Friday, October 22, 2010

It All Goes Back To Plato

David Foster links to this post which begins by discussing Hegel.

... to have thrown your whole soul into a vision of beauty, that is passion. To have passion for a woman is, then, not to have some physical longing alone; that belongs to mere appetites, which rank much lower on his scale of mind. Rather, what you have is a longing for an idea of what the woman would be if she were as perfect as you wish her to be.

Well, and she is not; so is this not a lie? And are you not betraying her, if you will not take her as she is rather than demanding some perfection no one can possess?

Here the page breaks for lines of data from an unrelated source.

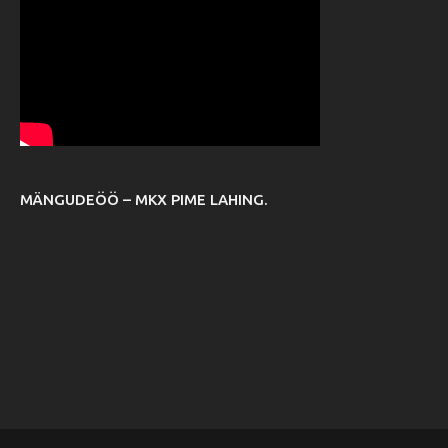
MÄNGUDEÖÖ – MKX PIME LAHING.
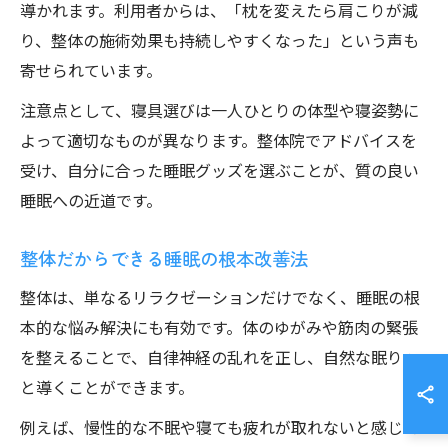
導かれます。利用者からは、「枕を変えたら肩こりが減
り、整体の施術効果も持続しやすくなった」という声も
寄せられています。
注意点として、寝具選びは一人ひとりの体型や寝姿勢に
よって適切なものが異なります。整体院でアドバイスを
受け、自分に合った睡眠グッズを選ぶことが、質の良い
睡眠への近道です。
整体だからできる睡眠の根本改善法
整体は、単なるリラクゼーションだけでなく、睡眠の根
本的な悩み解決にも有効です。体のゆがみや筋肉の緊張
を整えることで、自律神経の乱れを正し、自然な眠りへ
と導くことができます。
例えば、慢性的な不眠や寝ても疲れが取れないと感じて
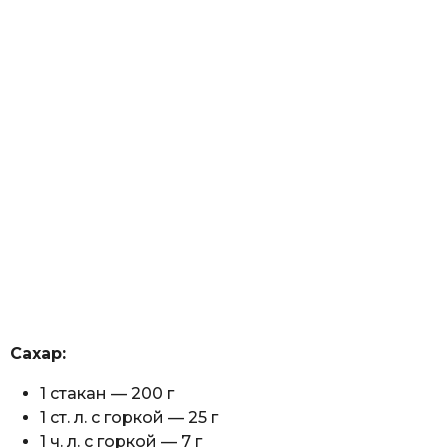
Сахар:
1 стакан — 200 г
1 ст. л. с горкой — 25 г
1 ч. л. с горкой — 7 г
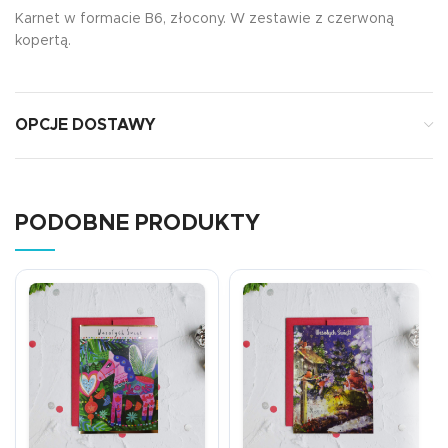
Karnet w formacie B6, złocony. W zestawie z czerwoną
kopertą.
OPCJE DOSTAWY
PODOBNE PRODUKTY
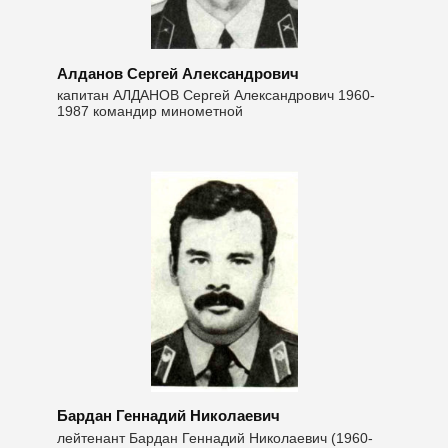
Алданов Сергей Александрович
капитан АЛДАНОВ Сергей Александрович 1960-
1987 командир минометной
Бардан Геннадий Николаевич
лейтенант Бардан Геннадий Николаевич (1960-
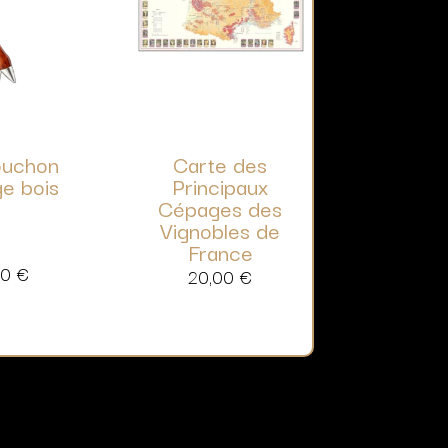
ouchon
Carte des
ge bois
Principaux
Cépages des
Vignobles de
France
90
€
20,00
€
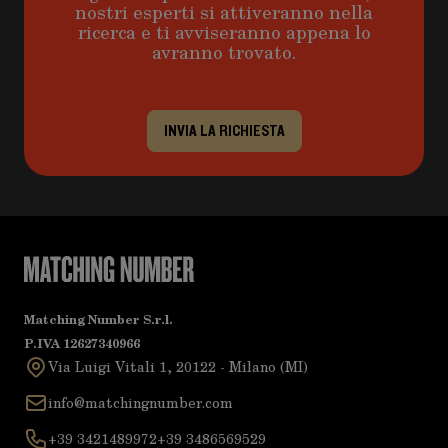
nostri esperti si attiveranno nella
ricerca e ti avviseranno appena lo
avranno trovato.
INVIA LA RICHIESTA
Matching Number S.r.l.
P.IVA 12627340966
Via Luigi Vitali 1, 20122 - Milano (MI)
info@matchingnumber.com
+39 3421489972
+39 3486569529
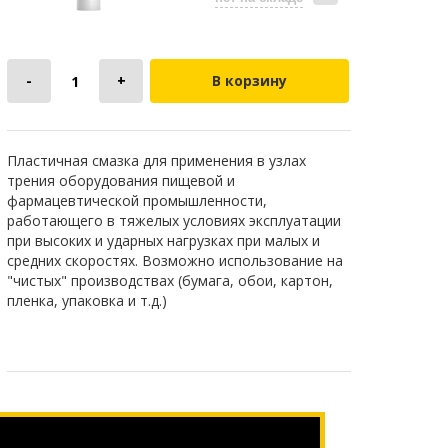
В корзину
Пластичная смазка для применения в узлах
трения оборудования пищевой и
фармацевтической промышленности,
работающего в тяжелых условиях эксплуатации
при высоких и ударных нагрузках при малых и
средних скоростях. Возможно использование на
"чистых" производствах (бумага, обои, картон,
пленка, упаковка и т.д.)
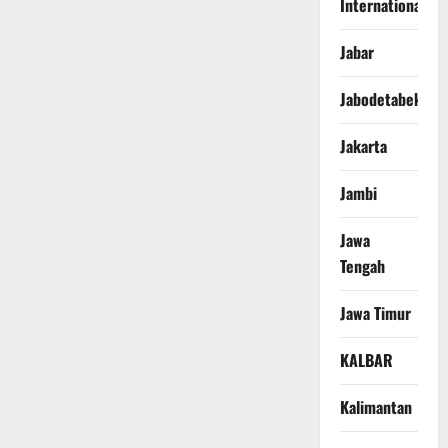
International
Jabar
Jabodetabek
Jakarta
Jambi
Jawa
Tengah
Jawa Timur
KALBAR
Kalimantan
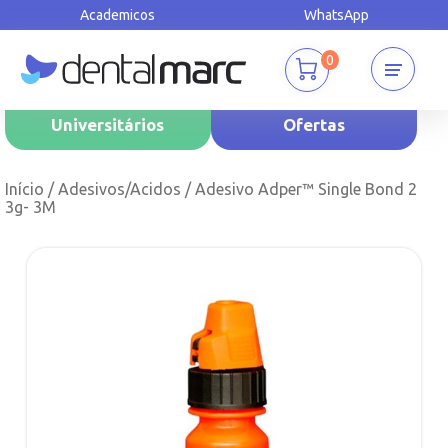
Academicos
WhatsApp
0
Universitários
Ofertas
Início
/
Adesivos/Acidos
/ Adesivo Adper™ Single Bond 2
3g- 3M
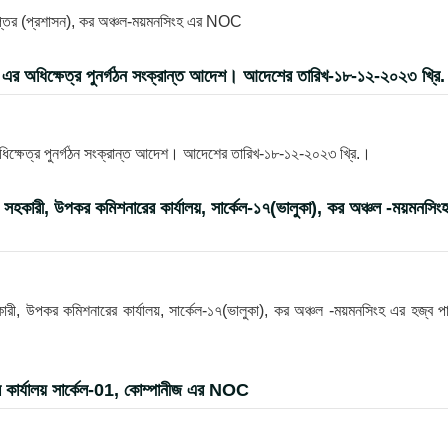
দপ্তর (প্রশাসন), কর অঞ্চল-ময়মনসিংহ এর NOC
ংহ এর অধিক্ষেত্র পুনর্গঠন সংক্রান্ত আদেশ। আদেশের তারিখ-১৮-১২-২০২৩ খ্রি
অধিক্ষেত্র পুনর্গঠন সংক্রান্ত আদেশ। আদেশের তারিখ-১৮-১২-২০২৩ খ্রি.।
স সহকারী, উপকর কমিশনারের কার্যালয়, সার্কেল-১৭(ভালুকা), কর অঞ্চল -ময়মনসিং
কারী, উপকর কমিশনারের কার্যালয়, সার্কেল-১৭(ভালুকা), কর অঞ্চল -ময়মনসিংহ এর হজ্ব প
র কার্যালয় সার্কেল-01, কোম্পানীজ এর NOC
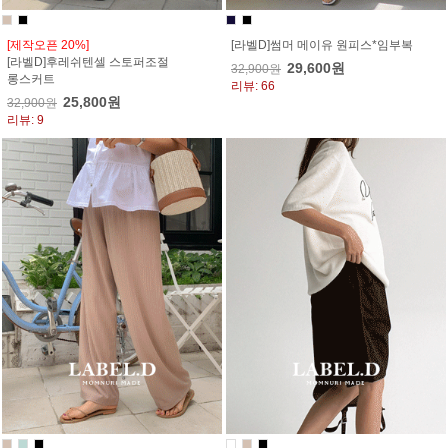
[제작오픈 20%]
[라벨D]썸머 메이유 원피스*임부복
[라벨D]후레쉬텐셀 스토퍼조절
29,600원
32,900원
롱스커트
리뷰: 66
25,800원
32,900원
리뷰: 9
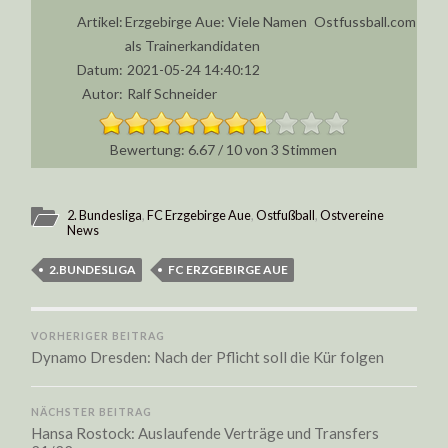
Artikel:
Erzgebirge Aue: Viele Namen
Ostfussball.com
als Trainerkandidaten
Datum:
2021-05-24 14:40:12
Autor:
Ralf Schneider
6.67
/
10
von
3
Stimmen
2. Bundesliga
,
FC Erzgebirge Aue
,
Ostfußball
,
Ostvereine
News
2.BUNDESLIGA
FC ERZGEBIRGE AUE
VORHERIGER BEITRAG
Dynamo Dresden: Nach der Pflicht soll die Kür folgen
NÄCHSTER BEITRAG
Hansa Rostock: Auslaufende Verträge und Transfers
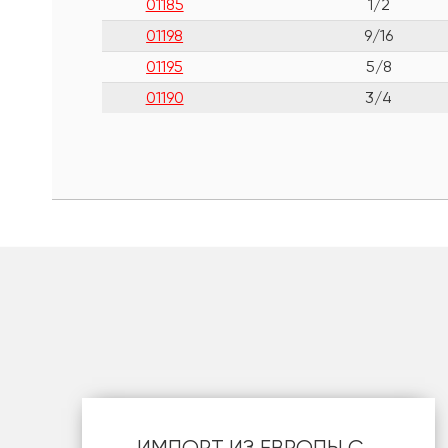
01185
1/2
01198
9/16
01195
5/8
01190
3/4
шт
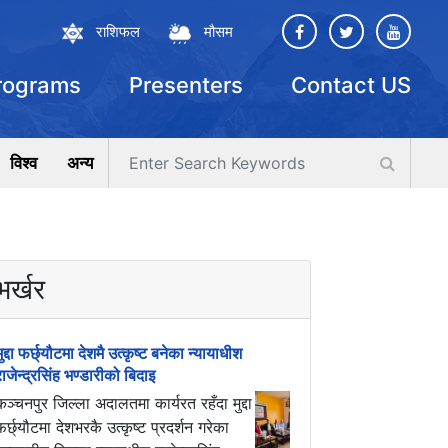
राशिफल
मौसम
rograms
Presenters
Contact US
विश्व
अन्य
भर्खर
मुद्दा फर्छ्यौटमा देशमै उत्कृष्ट बनेका न्यायाधीश
राजेन्द्रसिंह भण्डारीको बिदाइ
कञ्चनपुर जिल्ला अदालतमा कार्यरत रहँदा मुद्दा
फर्छ्यौटमा देशभरकै उत्कृष्ट प्रदर्शन गरेका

But this question goes back to Plato at least. Here's part of Phaedrus:
After this [reveling in beauty, which FLG might call lust, the lovers'] happiness depends upon their self-control; if the better elements of the mind which lead to order and philosophy prevail, then they pass their life here in happiness and harmony-masters of themselves and orderly-enslaving the vicious and emancipating the virtuous elements of the soul; and when the end comes, they are light and winged for flight, having conquered in one of the three heavenly or truly Olympian victories; nor can human discipline or divine inspiration confer any greater blessing on man than this.

But for Plato, what's important is that the desire for Beauty is the soul remembering what the Form of Beauty looks like, and isn't as negative as mere appetite. Our appetites are ordered toward the Good in important ways.